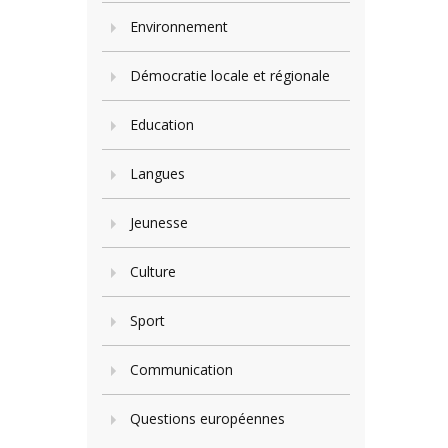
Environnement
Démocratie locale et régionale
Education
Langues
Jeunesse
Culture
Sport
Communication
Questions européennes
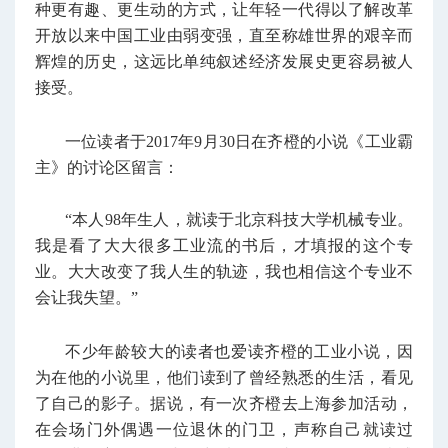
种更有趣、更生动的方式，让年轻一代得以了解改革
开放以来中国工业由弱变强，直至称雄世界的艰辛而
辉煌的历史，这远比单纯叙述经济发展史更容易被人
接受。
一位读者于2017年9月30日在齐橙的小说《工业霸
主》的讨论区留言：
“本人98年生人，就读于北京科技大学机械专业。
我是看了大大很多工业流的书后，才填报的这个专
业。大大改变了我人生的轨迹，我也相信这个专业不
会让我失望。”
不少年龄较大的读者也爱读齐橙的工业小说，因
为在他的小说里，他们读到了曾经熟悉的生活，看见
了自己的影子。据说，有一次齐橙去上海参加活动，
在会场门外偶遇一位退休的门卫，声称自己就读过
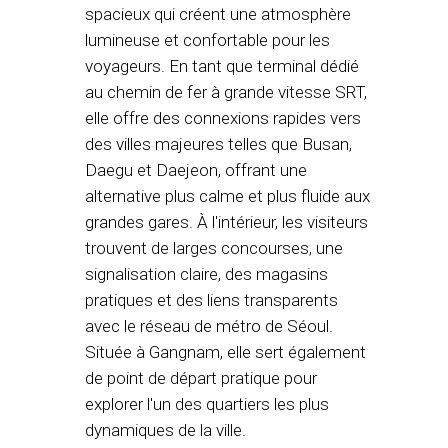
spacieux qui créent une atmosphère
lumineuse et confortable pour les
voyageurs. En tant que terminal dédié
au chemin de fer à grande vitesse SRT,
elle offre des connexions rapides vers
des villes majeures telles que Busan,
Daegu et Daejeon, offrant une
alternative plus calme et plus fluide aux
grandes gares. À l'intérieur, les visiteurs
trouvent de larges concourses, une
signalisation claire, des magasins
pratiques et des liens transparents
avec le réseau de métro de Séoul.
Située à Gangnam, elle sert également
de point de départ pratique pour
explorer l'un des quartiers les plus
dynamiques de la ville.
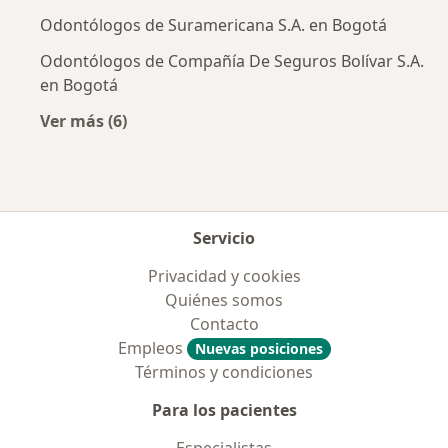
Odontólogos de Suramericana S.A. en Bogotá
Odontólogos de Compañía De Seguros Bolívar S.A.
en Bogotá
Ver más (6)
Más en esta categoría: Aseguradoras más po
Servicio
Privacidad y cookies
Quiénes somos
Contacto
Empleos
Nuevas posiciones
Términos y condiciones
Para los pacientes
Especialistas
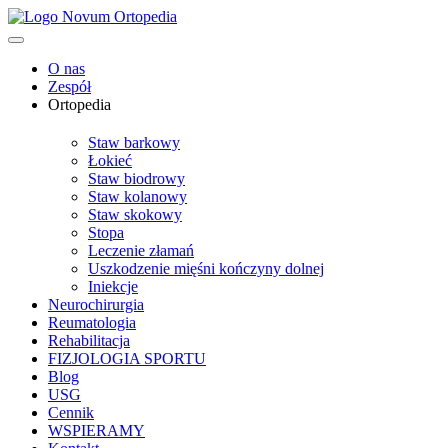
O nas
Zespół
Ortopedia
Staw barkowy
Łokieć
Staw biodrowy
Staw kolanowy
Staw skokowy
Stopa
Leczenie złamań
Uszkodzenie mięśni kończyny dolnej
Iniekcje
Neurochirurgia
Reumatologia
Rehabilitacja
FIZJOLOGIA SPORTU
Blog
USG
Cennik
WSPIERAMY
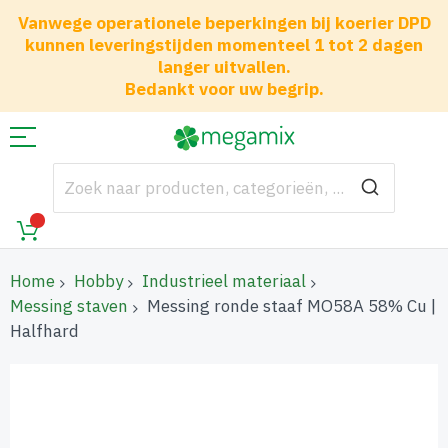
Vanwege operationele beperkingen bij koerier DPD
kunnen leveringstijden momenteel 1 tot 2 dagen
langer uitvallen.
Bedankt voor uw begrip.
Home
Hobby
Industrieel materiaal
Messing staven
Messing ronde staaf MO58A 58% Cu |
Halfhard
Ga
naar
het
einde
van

────────

◆ **Activity**
Using the entries above, work out how many lines contain the string "Staw". Respond with that number alone.

◆ **Answer to this exercise**
4